Coming to the concluding part of his analysis of Wundt’s mature and final psychological project, Araujo claims “that the theoretical foundations of his scientific psychology are a consequence of the logical and epistemological principles he developed in the 1870s and 1880s” (p. 167). Araujo also refers to Wundt’s own admission regarding the dependence of psychology on epistemological concepts as elaborated in his text from 1904, Über empirische and metaphysische Psychologie (On Empirical and Metaphysical Psychology; EMP): “These are essential because only with their help is a secure demarcation of psychology possible in relation to other areas, especially to natural science” (as cited in Araujo, 2016, p. 169). This is probably one of Wundt’s main claims about psychology. Previously, Wundt devoted a whole text to the definition of psychology (Über die Definition der Psychologie; On the Definition of Psychology; UDP), published two years after Dilthey’s Ideen zu einer beschreibenden und zergliedernden Psychologie (Ideas for a Descriptive and Analytic Psychology; 1894). Wundt defined psychology in the following way:
Psychology inverts this abstraction performed by natural science in order to be able to investigate experience in its immediate reality. It provides, therefore, information about the interactions between the subjective and objective elements of immediate experience and about the emergence of the particular contents of the latter, as well as of their relationship. Thus, the mode of knowledge of psychology is, in opposition to that of natural science, immediate and intuitive, to the extent that the substrate of its explanations is concrete reality itself, without the use of auxiliary abstract concepts. (as cited in Araujo, 2016, p. 171)
Like Dilthey, Wundt ascribed a foundational role among other human sciences to psychology as the general science of immediate experience.
In discussing Wundt’s psychological methodology, Araujo stresses necessary modifications that would, in Wundt’s view, secure the progress of psychology. Wundt showed the limits of self-observation and inner perception as a psychological method for studying immediate experience, and insisted on their difference. Taking into account the potential of experiments, which led the natural sciences to progress, Wundt argued for experimental self-observation as a viable methodological solution for psychology.
Finally, Wundt’s mature psychological project presupposed defining Völkerpsychologie (VP), its subject matter, its methodological specificity, and the relation between experimental physiological psychology and Völkerpsychologie. Völkerpsychologie complements individual psychology as it deals with phenomena that are products of human life in communities (language, myth, and customs) and cannot be derived from individual consciousness. Therefore, Völkerpsychologie is necessary if psychology wants to approach human experience in its totality, including both processes and products. Araujo concludes:
VP plays a double role in Wundt’s project. On the one hand, it is a necessary complement to experimental or individual psychology in the search for the universal laws of mental life.

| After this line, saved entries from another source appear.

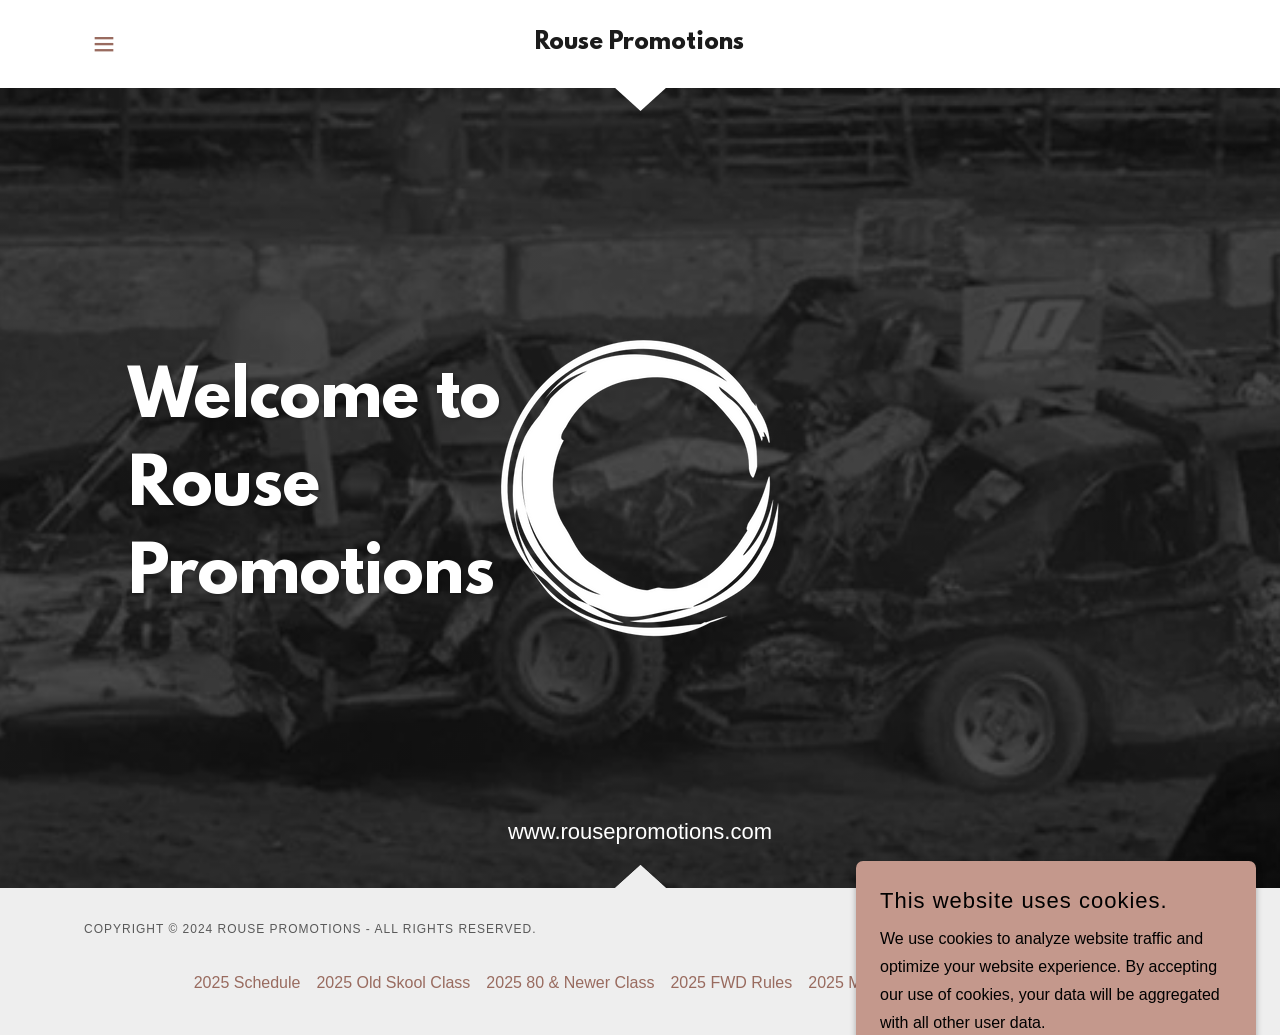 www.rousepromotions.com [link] (640, 831)
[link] (639, 43)
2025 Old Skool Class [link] (393, 982)
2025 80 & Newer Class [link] (570, 982)
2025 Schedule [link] (247, 982)
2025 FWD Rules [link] (731, 982)
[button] (104, 44) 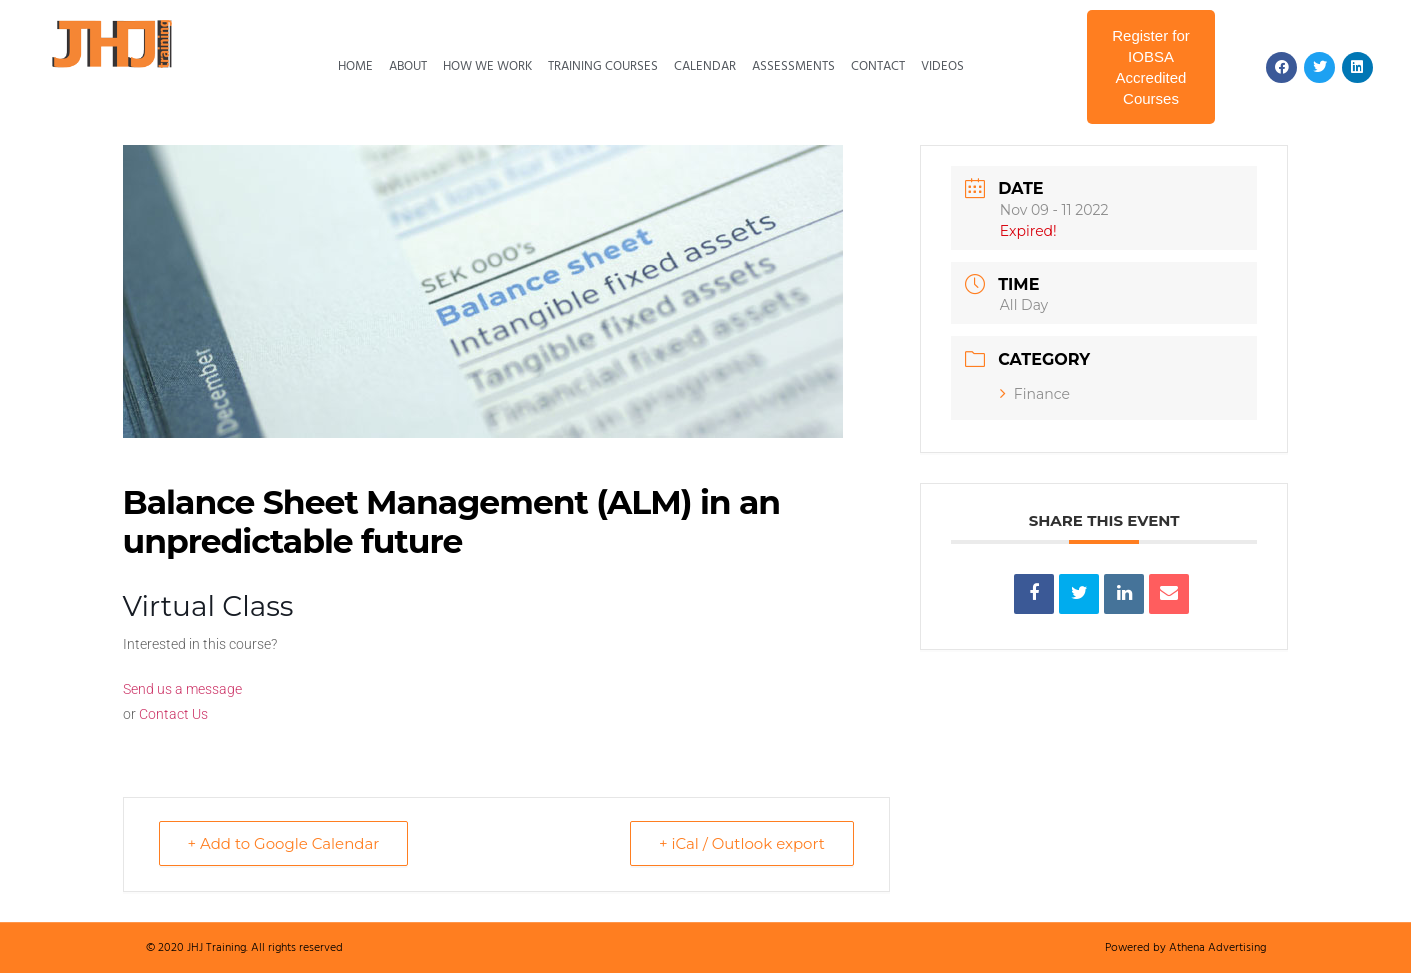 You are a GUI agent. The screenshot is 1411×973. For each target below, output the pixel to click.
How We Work (487, 66)
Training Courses (603, 66)
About (408, 66)
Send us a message (182, 689)
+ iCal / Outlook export (742, 843)
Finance (1035, 394)
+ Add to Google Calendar (284, 843)
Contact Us (173, 714)
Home (355, 66)
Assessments (793, 66)
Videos (942, 66)
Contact (878, 66)
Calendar (705, 66) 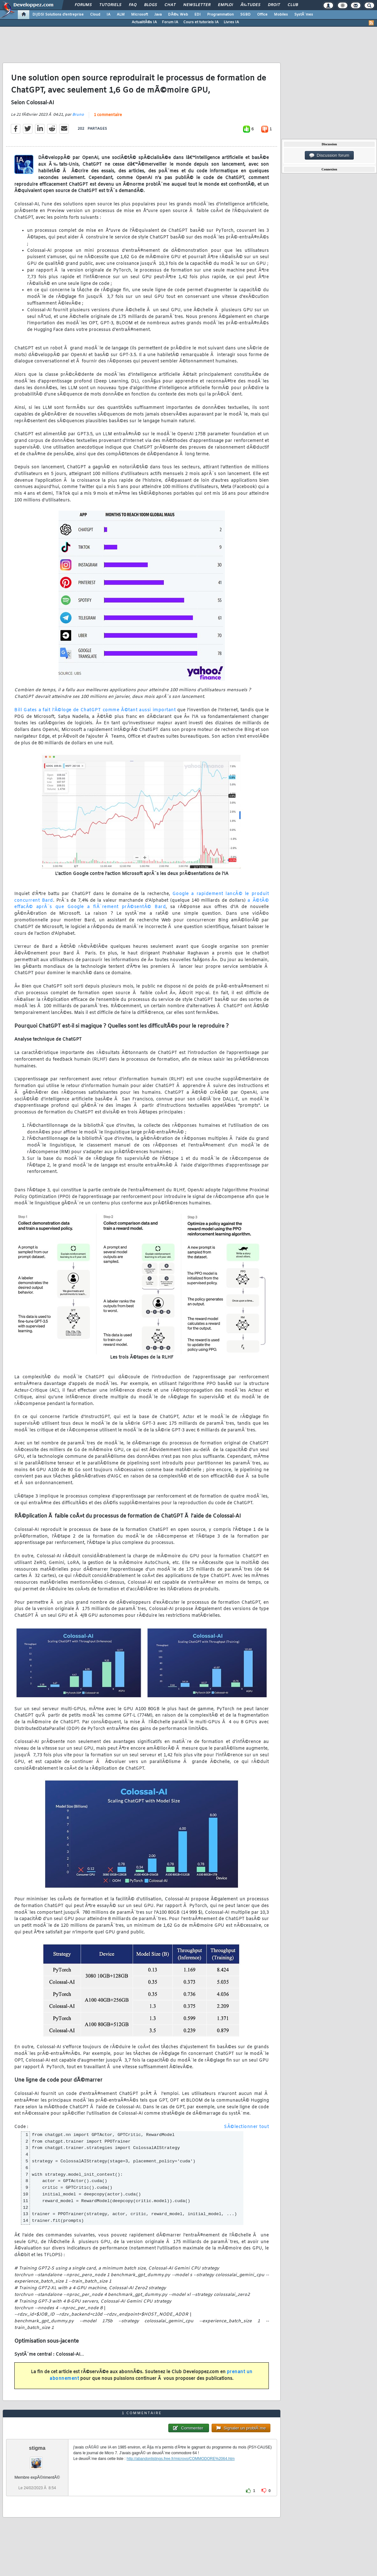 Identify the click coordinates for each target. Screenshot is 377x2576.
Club (292, 5)
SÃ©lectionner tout (246, 2127)
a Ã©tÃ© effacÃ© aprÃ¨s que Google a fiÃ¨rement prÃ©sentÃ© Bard (141, 904)
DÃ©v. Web (178, 14)
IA (108, 14)
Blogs (150, 5)
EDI (197, 14)
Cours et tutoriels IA (201, 22)
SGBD (245, 14)
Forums (83, 5)
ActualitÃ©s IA (144, 22)
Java (158, 14)
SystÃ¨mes (303, 14)
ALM (121, 14)
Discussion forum (329, 155)
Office (262, 14)
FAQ (132, 5)
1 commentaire (108, 115)
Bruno (78, 114)
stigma (37, 2448)
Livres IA (231, 22)
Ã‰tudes (250, 5)
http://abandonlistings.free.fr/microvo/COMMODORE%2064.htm (180, 2458)
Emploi (225, 5)
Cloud (95, 14)
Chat (170, 5)
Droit (274, 5)
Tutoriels (110, 5)
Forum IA (170, 22)
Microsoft (139, 14)
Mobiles (281, 14)
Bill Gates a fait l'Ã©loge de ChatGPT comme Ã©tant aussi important (95, 710)
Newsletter (197, 5)
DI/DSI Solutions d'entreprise (58, 14)
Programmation (220, 14) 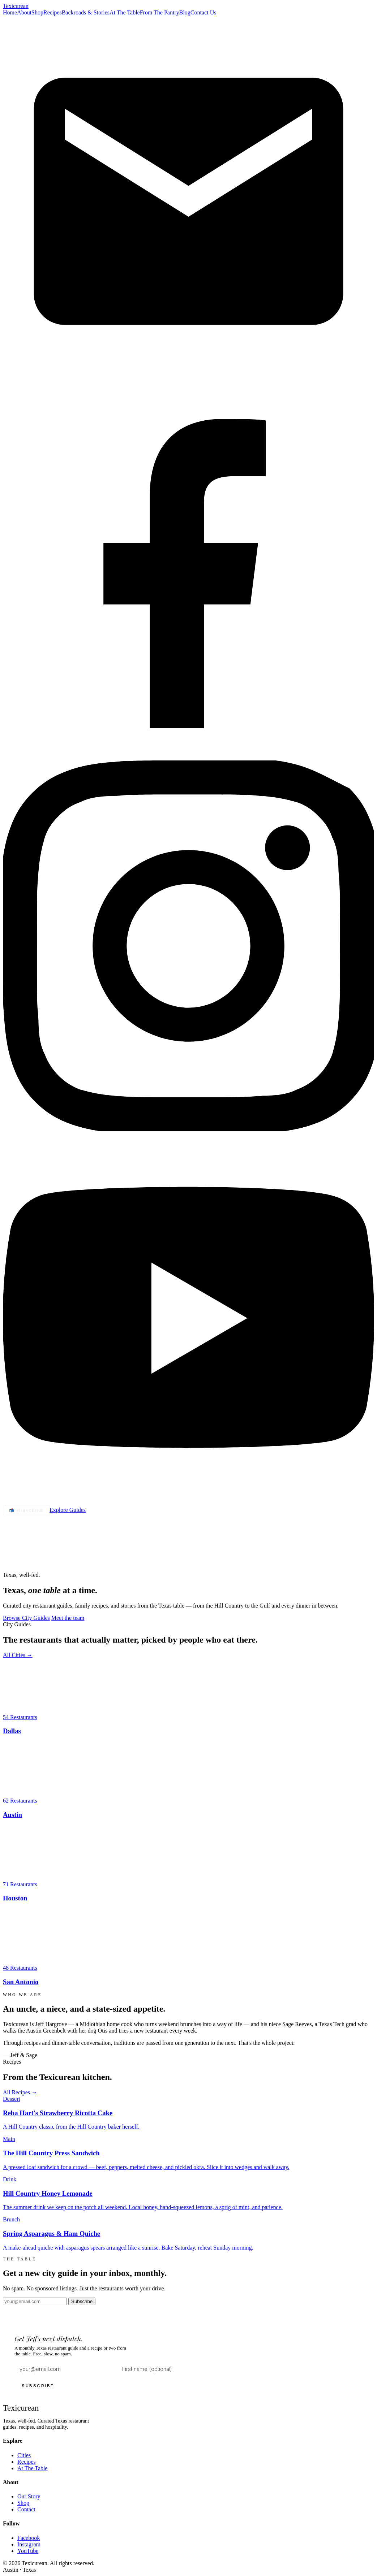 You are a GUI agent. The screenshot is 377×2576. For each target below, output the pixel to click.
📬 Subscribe (26, 1510)
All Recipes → (20, 2092)
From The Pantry (159, 12)
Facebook (28, 2538)
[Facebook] (188, 757)
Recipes (52, 12)
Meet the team (68, 1618)
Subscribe (82, 2301)
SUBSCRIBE (38, 2385)
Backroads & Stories (86, 12)
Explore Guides (68, 1510)
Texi (16, 6)
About (24, 12)
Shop (37, 12)
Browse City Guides (26, 1618)
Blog (184, 12)
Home (10, 12)
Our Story (28, 2496)
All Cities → (18, 1655)
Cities (24, 2455)
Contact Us (203, 12)
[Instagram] (188, 1129)
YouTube (27, 2551)
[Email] (188, 385)
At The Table (125, 12)
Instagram (28, 2544)
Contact (26, 2509)
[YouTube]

On the other hand, it serves as one of the foundations for the philosophy of history, which, by unifying the philosophy of nature and the philosophy of spirit, will lead to a final Welt-anschauung. (p. 190)
To conclude, I recommend Araujo’s book as an excellent theoretical and historical study. It is historically situated both in Wundt’s time and in the reception of Wundt up to the present. It is faithful to evidence from a variety of sources, but takes a critical stance toward other, existing interpretations. It is very relevant to contemporary discussions of psychology in the face of the discipline’s increasing fragmentation, lack of reflection, and historical amnesia. It can serve as an inspiration for raising questions even on issues that seemed to be solved. Reading Araujo’s book inspired me to envisage and even try new reappraisals.